* Problem description:
Copy the records below exactly, starting at the line that contains "Sitemap (387, 820)" and ending at the line that contains "Sign Up (170, 999)"; leave out any pictures.

* Provided entries:
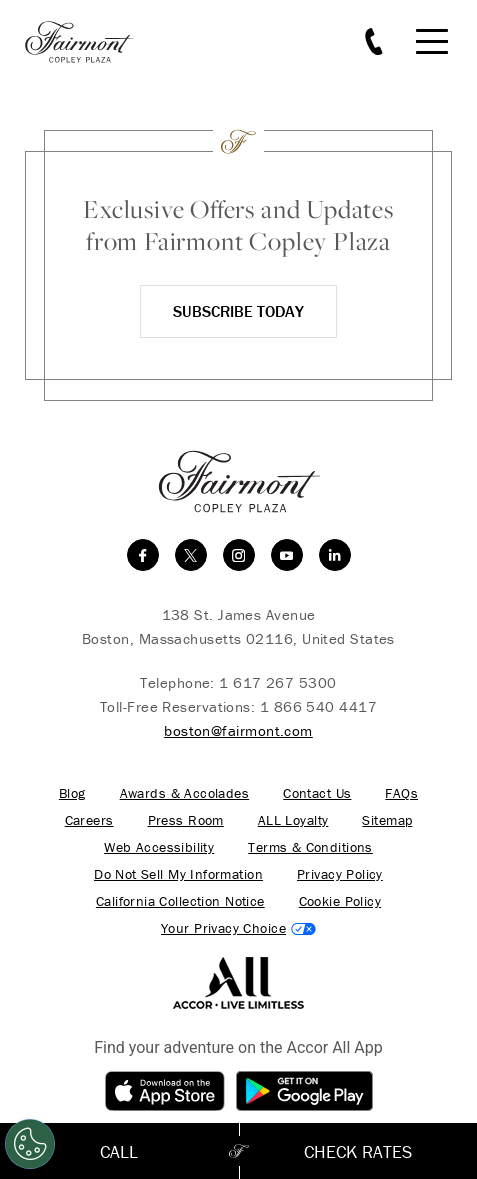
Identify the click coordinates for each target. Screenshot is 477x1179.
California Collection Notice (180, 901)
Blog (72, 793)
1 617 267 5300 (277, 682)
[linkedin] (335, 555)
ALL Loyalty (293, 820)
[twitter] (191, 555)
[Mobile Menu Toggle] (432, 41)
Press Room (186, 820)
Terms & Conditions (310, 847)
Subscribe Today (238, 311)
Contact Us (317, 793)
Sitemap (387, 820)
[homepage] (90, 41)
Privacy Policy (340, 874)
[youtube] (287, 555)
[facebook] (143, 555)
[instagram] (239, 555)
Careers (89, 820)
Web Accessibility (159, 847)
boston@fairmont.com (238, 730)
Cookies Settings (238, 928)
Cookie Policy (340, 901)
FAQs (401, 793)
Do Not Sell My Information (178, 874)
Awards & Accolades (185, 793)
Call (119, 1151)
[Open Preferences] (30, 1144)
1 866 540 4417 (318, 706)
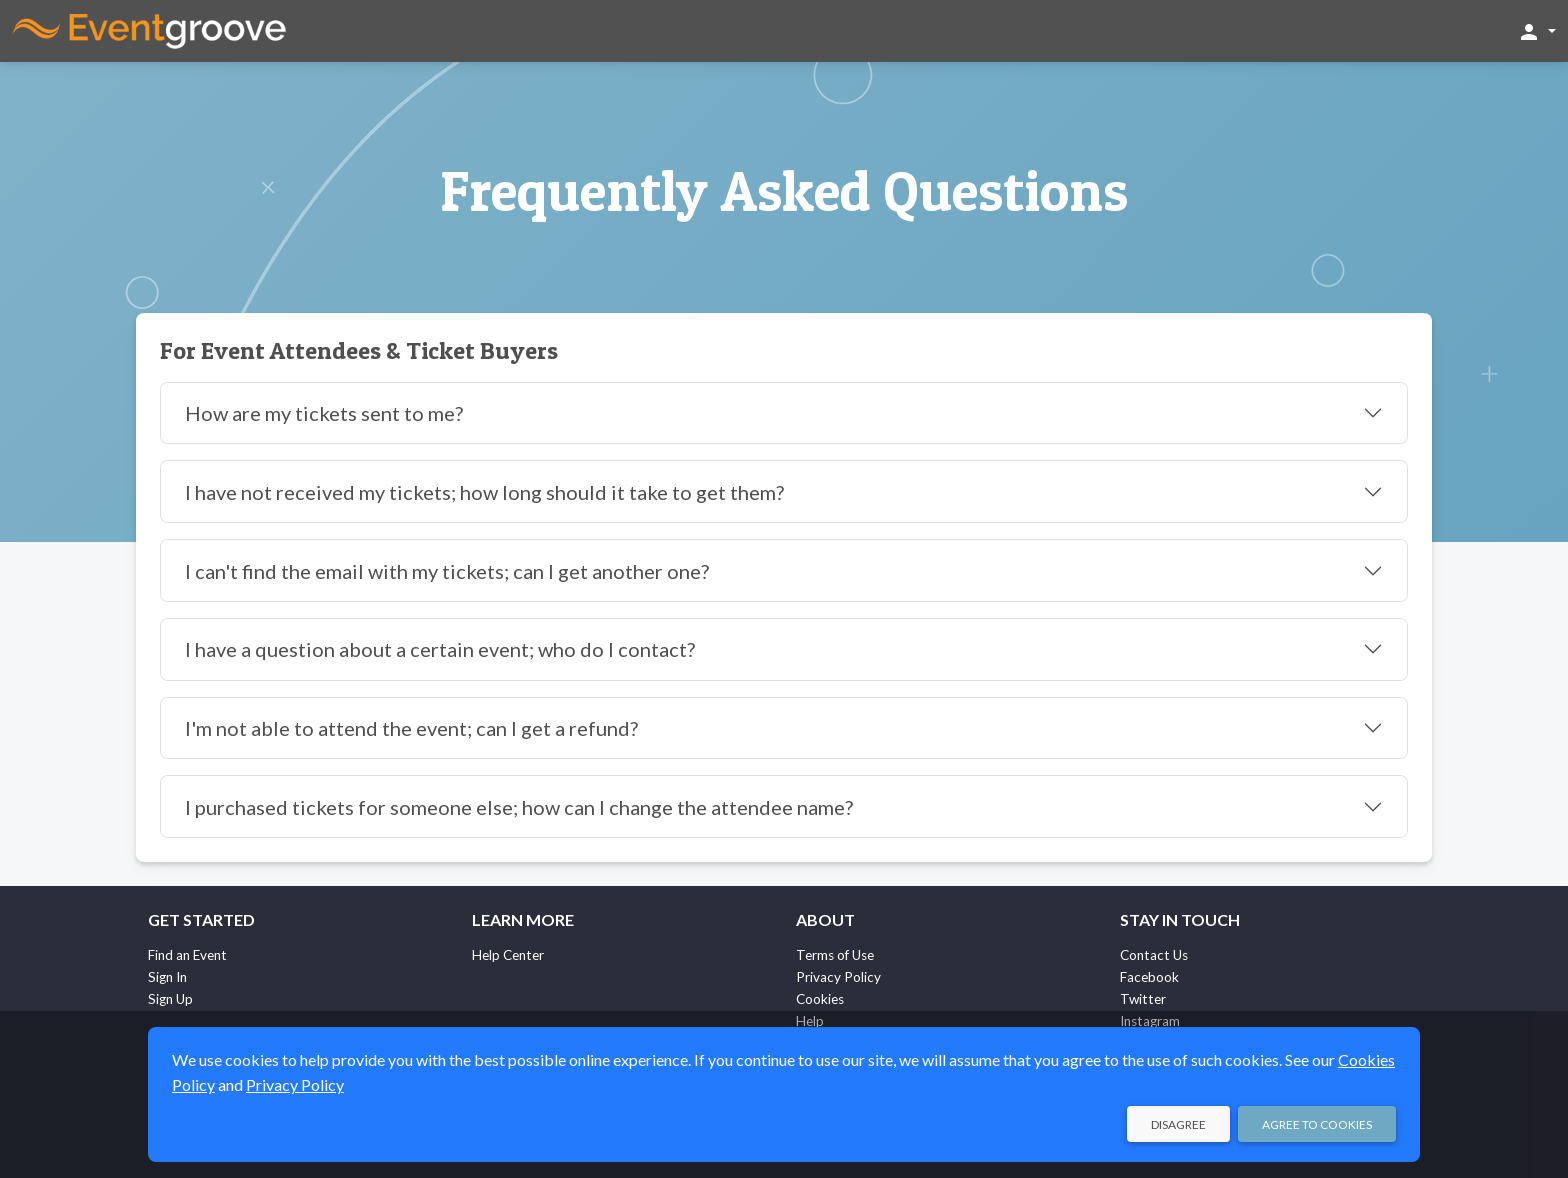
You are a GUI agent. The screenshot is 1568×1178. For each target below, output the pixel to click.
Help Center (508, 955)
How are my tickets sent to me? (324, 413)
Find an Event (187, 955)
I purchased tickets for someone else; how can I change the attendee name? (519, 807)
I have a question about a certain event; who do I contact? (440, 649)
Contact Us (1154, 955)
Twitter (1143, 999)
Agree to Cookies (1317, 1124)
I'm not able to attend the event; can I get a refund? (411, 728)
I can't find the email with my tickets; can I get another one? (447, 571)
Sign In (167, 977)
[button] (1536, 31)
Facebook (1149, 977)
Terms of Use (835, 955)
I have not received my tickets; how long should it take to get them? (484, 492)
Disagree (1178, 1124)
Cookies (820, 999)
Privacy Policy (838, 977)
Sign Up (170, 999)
...
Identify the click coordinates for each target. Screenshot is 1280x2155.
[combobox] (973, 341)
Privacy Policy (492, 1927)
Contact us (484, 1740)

* Task solution:
Sitemap (387, 820)
[homepage] (90, 41)
Privacy Policy (340, 874)
[youtube] (287, 555)
[facebook] (143, 555)
[instagram] (239, 555)
Careers (89, 820)
Web Accessibility (159, 847)
boston@fairmont.com (238, 730)
Cookies Settings (238, 928)
Cookie Policy (340, 901)
FAQs (401, 793)
Do Not Sell My Information (178, 874)
Awards & Accolades (185, 793)
Call (119, 1151)
[Open Preferences] (30, 1144)
1 866 540 4417 (318, 706)
You are a GUI agent. The screenshot is 1568×1178. For each target below, output the pixel to click.
Help Center (508, 955)
How are my tickets sent to me? (324, 413)
Find an Event (187, 955)
I purchased tickets for someone else; how can I change the attendee name? (519, 807)
I have a question about a certain event; who do I contact? (440, 649)
Contact Us (1154, 955)
Twitter (1143, 999)
Agree to Cookies (1317, 1124)
I'm not able to attend the event; can I get a refund? (411, 728)
I can't find the email with my tickets; can I get another one? (447, 571)
Sign In (167, 977)
[button] (1536, 31)
Facebook (1149, 977)
Terms of Use (835, 955)
I have not received my tickets; how long should it take to get them? (484, 492)
Disagree (1178, 1124)
Cookies (820, 999)
Privacy Policy (838, 977)
Sign Up (170, 999)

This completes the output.